Monday, October 29, 2007

From a Claphamite

After the peaceful pro-life demonstration I talked to my husband Scott about people who substitute attitude, like shaking their heads, for intelligent response to your position. These would be the people who drove by yesterday just shaking their heads. Part of it is that they don't think we had an intelligent position, and they feel that no response is necessary.

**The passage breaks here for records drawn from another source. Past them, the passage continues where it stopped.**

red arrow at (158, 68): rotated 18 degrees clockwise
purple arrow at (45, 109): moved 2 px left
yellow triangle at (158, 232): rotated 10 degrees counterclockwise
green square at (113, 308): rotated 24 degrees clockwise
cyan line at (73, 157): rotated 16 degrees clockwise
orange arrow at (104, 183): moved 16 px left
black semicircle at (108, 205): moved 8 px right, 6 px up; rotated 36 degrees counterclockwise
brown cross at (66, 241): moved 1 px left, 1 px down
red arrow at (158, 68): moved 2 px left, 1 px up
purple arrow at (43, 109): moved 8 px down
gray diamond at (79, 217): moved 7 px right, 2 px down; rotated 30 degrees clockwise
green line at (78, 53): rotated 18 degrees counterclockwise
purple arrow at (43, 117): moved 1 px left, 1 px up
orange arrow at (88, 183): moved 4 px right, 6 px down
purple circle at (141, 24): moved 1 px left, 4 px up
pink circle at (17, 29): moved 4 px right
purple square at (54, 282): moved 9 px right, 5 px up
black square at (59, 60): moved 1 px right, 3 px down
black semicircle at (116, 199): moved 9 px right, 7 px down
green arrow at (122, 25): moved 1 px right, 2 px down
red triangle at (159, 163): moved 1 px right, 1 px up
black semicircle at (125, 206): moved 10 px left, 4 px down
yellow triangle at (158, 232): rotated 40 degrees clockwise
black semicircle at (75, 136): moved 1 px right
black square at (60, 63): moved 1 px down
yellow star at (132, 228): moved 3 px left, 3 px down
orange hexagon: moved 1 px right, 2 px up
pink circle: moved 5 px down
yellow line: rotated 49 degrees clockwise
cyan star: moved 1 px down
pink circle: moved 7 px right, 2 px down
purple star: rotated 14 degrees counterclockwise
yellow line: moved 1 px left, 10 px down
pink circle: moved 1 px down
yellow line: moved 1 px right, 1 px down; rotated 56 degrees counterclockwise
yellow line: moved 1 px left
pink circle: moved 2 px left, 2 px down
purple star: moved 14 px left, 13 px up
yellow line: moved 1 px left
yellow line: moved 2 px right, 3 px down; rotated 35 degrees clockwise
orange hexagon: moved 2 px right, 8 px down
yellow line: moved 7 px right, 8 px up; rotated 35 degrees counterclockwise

I read a little bit of Hannah More when I got home. She was a member of the Clapham sect. You might remember her from the film as the woman with crazy hair who sat at the table when the friends convinced Wilberforce to run for office. Anyway, I studied her a bit last Spring and am still reading her stuff. In a treatise called An estimate of the religion of the fashionable world she talks about how it has become popular to scoff, and to disbelieve. She also talks about how both real philosophy and real christianity require a level of intellectual dedication that was out of fashion. The continuity to our times is refreshing, really. She talks about how the modern skepticism of her time (the 1790's) "adopted sarcasm instead of reasoning, and preferred a sneer to a judgment" (213). More points out that men of her time will avoid Christian thinking because they are lazy and undisciplined, while "the evidences of Christianity require attention to be comprehended, no less than its doctrines require humility to be received, and its precepts self-denial to be obeyed" (214). Consideration of Christianity requires more thought than most people are willing to put forth for anything, she's saying. Finding this is a not a new tendency under the sun is comforting to me.

On the other hand, it is convicting. I know I hardly ever practice kind of dedication or self-denial the gospel deserves, and I believe in it. I'm grateful for the Academy because while I'm participating it encourages me to think and live more carefully.